Scènes

Wajdi Mouawad, l’écorché magnétique

Artiste adulé, l’auteur libano-québécois joue avec ses doubles dans «Seuls», spectacle qui marque, à l’affiche au Théâtre de Vidy jusqu’à samedi

Wajdi Mouawad est un ami bizarre, mais précieux. Depuis vingt ans au moins, l’écrivain, metteur en scène et acteur échafaude des spectacles qui sont des toboggans. On croit glisser d’abord sur un coussin d’air et soudain c’est une montagne russe, vous ne savez plus où vous êtes, vous êtes terrorisé et grisé à la fois. Au Théâtre de Vidy, l’enfant du Liban, qui à l’âge de 15 ans trouve refuge au Québec, secoue le spectateur. Seuls puise dans les exils intérieurs de l’artiste la matière d’une fable qu’on rumine longtemps après l’extinction des feux.

De Wajdi Mouawad, on connaît surtout ces pièces sagas où des enfants cherchent leurs racines, l’odeur d’une origine dérobée, comme des chiens fous dans l’orage. Au Festival d’Avignon en 2009, Littoral, Incendies et Forêts offrait une équipée de légende aux 1800 privilégiés de la cour d’honneur du Palais des Papes. Les transpercés de la nuit applaudissaient à l’aube, debout, ces tragédies d’aujourd’hui. Dans la touffeur de juillet, Wajdi Mouawad avait un petit air de Siddhartha, entouré d’une nuée d’admirateurs.

La quête des pères

Seuls paraît aux antipodes. Pas de fracas à attendre, croit-on. Mais un face-à-face avec les ombres. Wajdi Mouawad vous accueille en slip noir, négligé comme à la maison. Il incarne Harwan, comme à la création en 2008, un étudiant attardé qui peine à conclure une thèse qu’il consacre à Robert Lepage. Vous ne vous sentez pas vraiment concerné? Très vite pourtant, on est pris. Pas seulement parce qu’on connaît un peu Robert Lepage, cet homme de théâtre dont les récits machinés envoûtent. Mais parce que Wajdi Mouawad a une forme de détente, ce qu’on pourrait appeler un naturel immédiatement sympathique.
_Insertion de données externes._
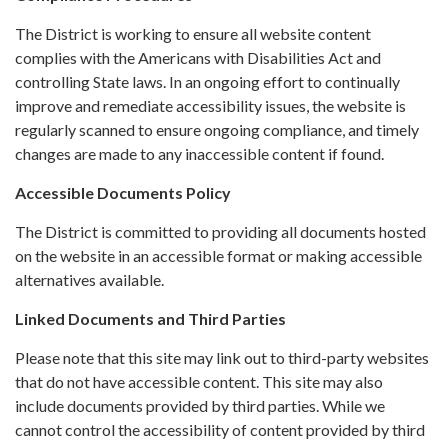
The District is working to ensure all website content
complies with the Americans with Disabilities Act and
controlling State laws. In an ongoing effort to continually
improve and remediate accessibility issues, the website is
regularly scanned to ensure ongoing compliance, and timely
changes are made to any inaccessible content if found.
Accessible Documents Policy
The District is committed to providing all documents hosted
on the website in an accessible format or making accessible
alternatives available.
Linked Documents and Third Parties
Please note that this site may link out to third-party websites
that do not have accessible content. This site may also
include documents provided by third parties. While we
cannot control the accessibility of content provided by third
Robert Lepage comme figure tutélaire. C’est l’ombre d’un père, artistique, qui se glisse ainsi dans les mailles du filet. Mais il y en a un autre, au bout du fil d’Harwan. Il est inquiet pour son fils, il l’attend comme chaque dimanche pour déjeuner, il se demande s’il en aura fini un jour avec sa vie de bohème. Wajdi alias Harwan palabre avec lui, guetté parfois par son double – un hologramme. Jusqu’à ce moment fatidique où le patriarche tombe dans le coma. Sur scène, l’acteur est alors comme à l’hôpital: il s’adresse à ce grand corps absent, lui parle du jardin d’autrefois, de ces étoiles qu’il n’avait pas le droit de compter avec les doigts, parce que ce décompte faisait pousser les verrues, de cette comète échevelée tombée à une étincelle de la maison, un obus en réalité…

Le mystère de la toile

On ne le sait pas, mais on vient de changer de dimension. On dévale à fond la caisse sur la montagne russe et l’à-pic menace. Harwan revit ces jours lointains où il peignait les constellations. Mais le blizzard souffle et il se retrouve à Saint-Pétersbourg, où il est censé rencontrer Robert Lepage qui y répète un spectacle. Stupeur: dans sa valise, pas de pyjama, mais des pots de couleurs. Il se met alors à peindre comme un damné les parois transparentes du décor. Jets de signes. Libération de la matière. Pulvérisation du sujet. Recomposition d’une figure, dans l’ombre d’un patriarche blessé, le père d’Harwan, mais aussi celui du fils prodigue, cet étourdi peint en 1668 par Rembrandt.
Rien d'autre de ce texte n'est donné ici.